Sunday’s inaugural Saudi Arabia Grand Prix played host to one of the most memorable and dramatic F1 races in recent history, treating us to multiple red flags and collisions between the title rivals.
Charles Leclerc, following a strong qualifying, will be disappointed to have not converted his fourth-place grid position, ultimately finishing in a respectable seventh place. The Monegasque driver was one of many to have lost out in the mid-race carnage, which produced two red flags.
Having crashed on the exit of the final corner on Saturday’s qualifying, Max Verstappen only qualified third, whilst Lewis Hamilton took pole. Valterri Bottas, an ambassador at last week’s Beking event in Monaco, started second. All three got a good launch and remained in formation, with Leclerc trailing in fourth.
The turning point in the race came from a relatively innocuous crash from Mick Schumacher, which brought out the red flag as repairs were needed to repair the barrier. This, however, was after many in the field, including Leclerc and Hamilton, had pitted for new tyres, leaving them languishing further down the field. Verstappen was the main benefactor as he stayed out, changed his tyres under the red flag and found himself leading the race.
From a grid restart, Hamilton launched down the inside of Verstappen, but the Dutchman hung-on around the outside; the Briton took evasive action to avoid the Red Bull, and subsequently lost out to Esteban Ocon.
Further down the field, Leclerc was squeezed against the barrier by Perez, sending the Mexican spinning and causing a subsequent crash involving Nikita Mazepin and George Russell, bringing out another red flag.
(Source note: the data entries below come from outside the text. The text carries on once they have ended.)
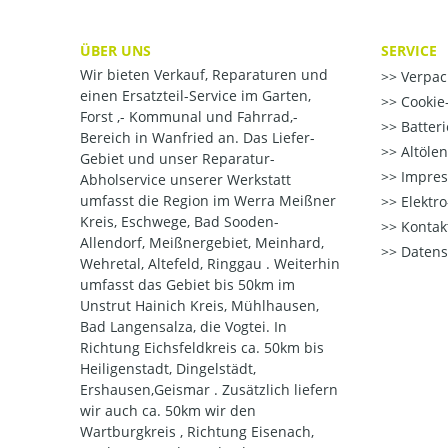
ÜBER UNS
SERVICE
Wir bieten Verkauf, Reparaturen und
Verpac
einen Ersatzteil-Service im Garten,
Cookie-
Forst ,- Kommunal und Fahrrad,-
Batter
Bereich in Wanfried an. Das Liefer-
Altöle
Gebiet und unser Reparatur-
Impre
Abholservice unserer Werkstatt
umfasst die Region im Werra Meißner
Elektr
Kreis, Eschwege, Bad Sooden-
Kontak
Allendorf, Meißnergebiet, Meinhard,
Datens
Wehretal, Altefeld, Ringgau . Weiterhin
umfasst das Gebiet bis 50km im
Unstrut Hainich Kreis, Mühlhausen,
Bad Langensalza, die Vogtei. In
Richtung Eichsfeldkreis ca. 50km bis
Heiligenstadt, Dingelstädt,
Ershausen,Geismar . Zusätzlich liefern
wir auch ca. 50km wir den
Wartburgkreis , Richtung Eisenach,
Dramatic radio negotiations between the FIA, Red Bull and Mercedes during the second red flag meant that, in order to avoid incurring a penalty, Verstappen would give back the positions to Ocon and Hamilton, and start in third.
On the second restart however, Verstappen overtook Hamilton at turn one as the cars ran three abreast. Ocon was a sitting duck for Verstappen and then for Hamilton, who both made light-work of getting by the Frenchman.
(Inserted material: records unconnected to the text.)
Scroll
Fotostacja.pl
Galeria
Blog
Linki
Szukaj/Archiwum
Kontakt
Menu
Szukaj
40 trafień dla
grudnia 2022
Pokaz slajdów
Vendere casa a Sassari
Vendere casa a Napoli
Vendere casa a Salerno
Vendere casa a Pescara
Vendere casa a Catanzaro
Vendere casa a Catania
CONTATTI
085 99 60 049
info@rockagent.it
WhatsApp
Hamilton, with superior pace on the hard tyres closed in on Verstappen, almost overtaking with the Dutchman only maintaining the place having run wide. He was then ordered to give the place to Hamilton, who in trying to overtake the slow-moving Red Bull, dramatically ran into the back, damaging the Briton’s front-wing. Hamilton did eventually pass, despite a couple of gung-ho moves from Verstappen, none of which stuck. Verstappen subsequently picked up penalties for the incidents, but maintained second position, whilst Hamilton took the chequered flag to leave the rivals level on points going into the final race.
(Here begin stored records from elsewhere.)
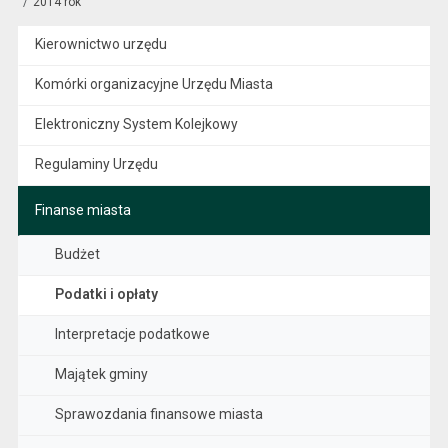
2014 rok
Kierownictwo urzędu
Komórki organizacyjne Urzędu Miasta
Elektroniczny System Kolejkowy
Regulaminy Urzędu
Finanse miasta
Budżet
Podatki i opłaty
Interpretacje podatkowe
Majątek gminy
Sprawozdania finansowe miasta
Bottas overtook Ocon on the line to complete the podium, whilst Leclerc, one of the major victims of the mid-race carnage, finished seventh – crucially allowing him to overtake new Monaco resident, Lando Norris to take fifth position in the drivers’ standings.
The race was therefore bittersweet for Leclerc, who despite climbing the drivers’ standings, was left reflecting on what could have been. “It is a shame to only finish seventh, because we had the potential to do better,” he said after the race. “The red flag cost us three positions then came the contact with Perez and we lost more positions.”
Leclerc takes a slender lead over Norris going into the final race of the season in Abu Dhabi next weekend. All the attention, however, will be on Hamilton and Verstappen, as both vie to become world champion, in a title race that will go down to the wire.